By Andrew Willis
Investment banks are running into headwinds as they attempt to sell $2.5 billion of equity in Manulife Financial, with roughly a quarter of the offering reportedly still unsold as of lunch hour on Thursday.
Manulife launched its second large stock sale in less than a year into a weak market, as the S&P/TSX benchmark is down. That weak tone, along with investor uncertainty over Manulife’s prospects, translated into a relatively slow share sale, despite a hefty 6% discount on the offering.
In contrast, a recent series of large stock issues from Canadian companies, such as a $4 billion (U.S.) outing by Barrick Gold (NYSE:ABX), have all sold quickly.
Manulife sold equity at $19 a share late Wednesday to a syndicate of underwriters led by Scotia Capital and RBC Dominion Securities. The stock closed at $20.18 before the transaction was announced. Manulife stock opened Thursday at $19, the issue price, but has since traded as low as $18.50.
“The tone of the market isn’t great, but no one is worried, this deal will move. Manulife is a quality name with a huge following,” said an executive at one dealer in the selling syndicate over lunch hour. He said roughly $500 million of stock was unsold at the end of the morning.
Part of the problem with this deal is optics. Manulife chief executive officer Don Guloien whipsawed investors by saying as recently as three months ago that selling equity was “the last thing we want to do,” then rolling out one of the largest share offerings ever seen in Canadian capital markets.
Manulife’s CEO has also said the new capital is meant to both shore up the balance sheet and fund potential acquisitions, two very different reasons for diluting existing shareholders.

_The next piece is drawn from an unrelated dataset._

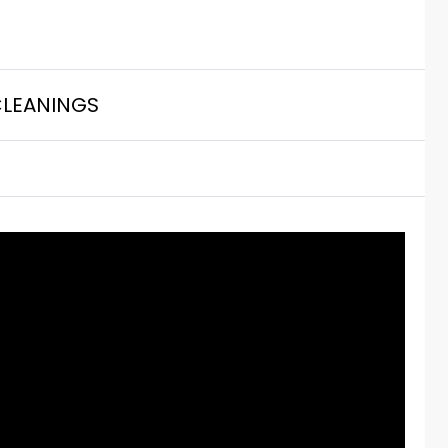
LEANINGS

Manulife is using $1 billion of the capital it raised to pay down a credit facility with the Canadian banks, struck last November, and investment dealer subsidiaries of the banks are responsible for the bulk of the stock sale. Investment bankers say the process signals Manulife is using this cash for internal purposes, not takeovers.
“If Don Guloien is planning an acquisition, he would do the deal, take a bridge loan, then go out on the road, sell the deal to U.S. investors, and then do a marketed stock sale,” said one Canadian investment banker, adding that there are no rumours of Manulife stalking weaker foreign rivals.
The investment banks charged a 3.5% fee on Manulife’s stock sale, so their commission is 66.5 cents per share, or $87 million. That means the Street will avoid a loss as long as it can sell the Manulife equity at $18.33 a share or more.
The volume of trading in Manulife on the TSX is twice Thursday what’s normally seen in the stock, as more than 20 million shares have changed hands.